End of the Night opens with hordes of jack-booted Nazi soldiers stomping through the darkened streets of a lovingly studio-built Paris. Shutters close, doors lock, records playing French chansons are turned off in mid-play. Careworn elderly ladies cross themselves in sorrow; from a balcony, a patriotic youth lobs a grenade at the invaders. As his comrades make a last hopeless stand, a pitched battle breaks out in the street. A dark and broodingly handsome Resistance fighter (Juan José Miguez) suffers a flesh wound and staggers through the film noir-inflected shadows to the safety of the nearest house.

It turns out this is the home of Lola (Libertad Lamarque) a South American singer trapped in war-torn Europe with her small daughter. Like any halfway responsible parent, she wants only to flee the horrors of war to the neutral safety of her homeland. But that is harder than it sounds. Her daughter Jeanette was born to a French father and holds a French passport. She can leave France only with an exit visa issued by the occupying Germans. An odious Nazi agent named Herr Kleist (Alberto Bello) has offered to be helpful in this regard. But any fool can see that his offer comes with strings attached.

The last thing Lola wants (or needs) is a wounded Resistance hero hiding out in her basement. But she does the decent thing and gives him shelter anyway. Opening up his shirt to inspect his wound, she offers us a glimpse of his exquisitely sculpted neck muscles. This is not to say she wouldn’t risk her life for a man who was just plain ugly…but it does help to look like a hero if you are going to play one.
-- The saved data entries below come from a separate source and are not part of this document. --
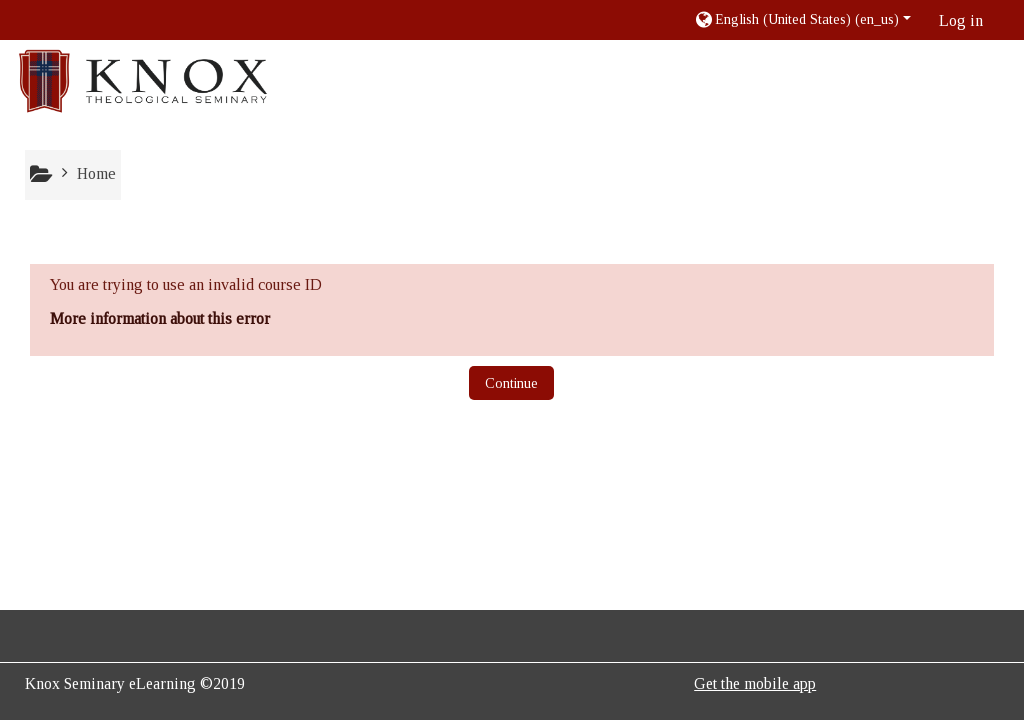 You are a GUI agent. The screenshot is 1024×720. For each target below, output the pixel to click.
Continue (511, 383)
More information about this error (160, 318)
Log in (961, 20)
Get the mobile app (755, 683)
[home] (143, 80)
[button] (802, 19)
The two fall in love, which makes things rather awkward when Lola gets sent on a secret mission by the Nazis in exchange for that elusive exit visa she needs to get her daughter out of France. Would you believe the man she adores is the top secret Resistance leader it becomes her job to betray?

To make this dilemma even faintly credible takes some high-wattage emoting indeed. But at this Libertad Lamarque is one of the all-time Olympic champions. An angular and rather gawky woman with a pronounced squint, Lamarque was nobody’s idea of a conventional screen beauty. But she sang tangos in a voice of near-operatic intensity and emoted with a melodramatic fervour that made Bette Davis and Joan Crawford look distinctly half-hearted. She would leave Argentina a year or so after End of the Night following a very public spat with Eva Peròn, an ambitious would-be actress whose husband had just become the dictator. She fled to Mexico and remained a huge star until her death in 2000.
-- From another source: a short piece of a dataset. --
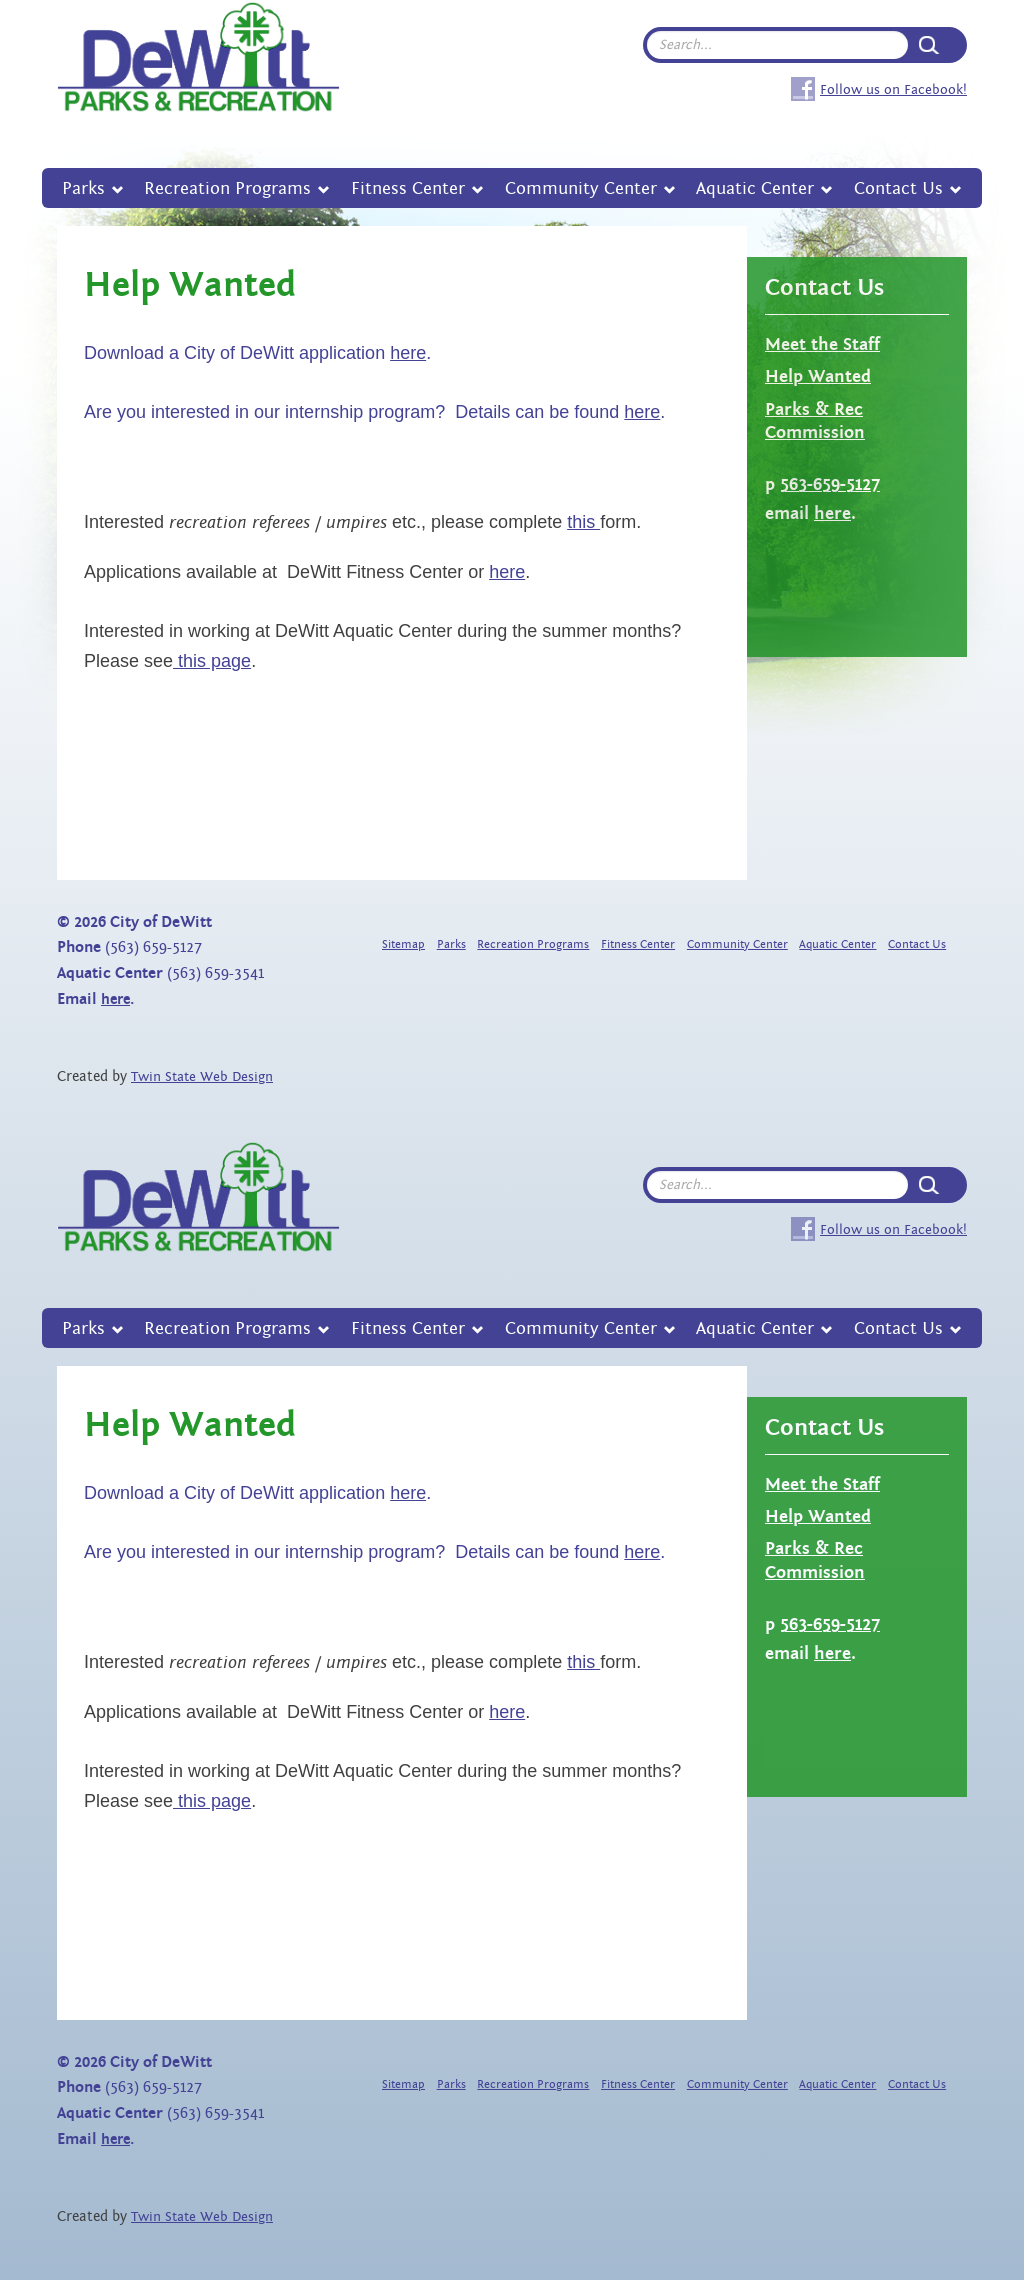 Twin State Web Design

It is no surprise that the action in End of the Night comes to a halt every twenty minutes or so to allow Libertad to sing. It happens first in Paris, when a patriotic French girl refuses to sing for a hall full of Nazis in uniform. Libertad goes on in her place and wows ’em. That is what gives the villainous Herr Kleist the idea of sending her on that secret mission. Her job is to infiltrate the Resistance by posing as a singer in the Unoccupied Zone. Her cover is nearly blown when an ex-boyfriend spots her and calls her by her real name. It does not help that the girl she is impersonating (Marly) is shadowing her incognito and plotting to expose her. One marvels that this should even be necessary; it is hard to think of two women who look less alike.

But it goes without saying that True Love and the collective fight for freedom will triumph in the end. End of the Night is as blatant a work of propaganda as Casablanca or Mrs Miniver. But given the historical moment, it is hard to fault a movie for that. The political climate of Argentina in the early 40s makes it an act of considerable heroism by all concerned. Puig in Kiss of the Spider Woman was keen to show how the kitsch magic of movies can coexist all too easily with the vilest of right-wing ideology. End of the Night is a reminder that it doesn’t have to be that way. It shows us that good guys can do kitsch with the best of them.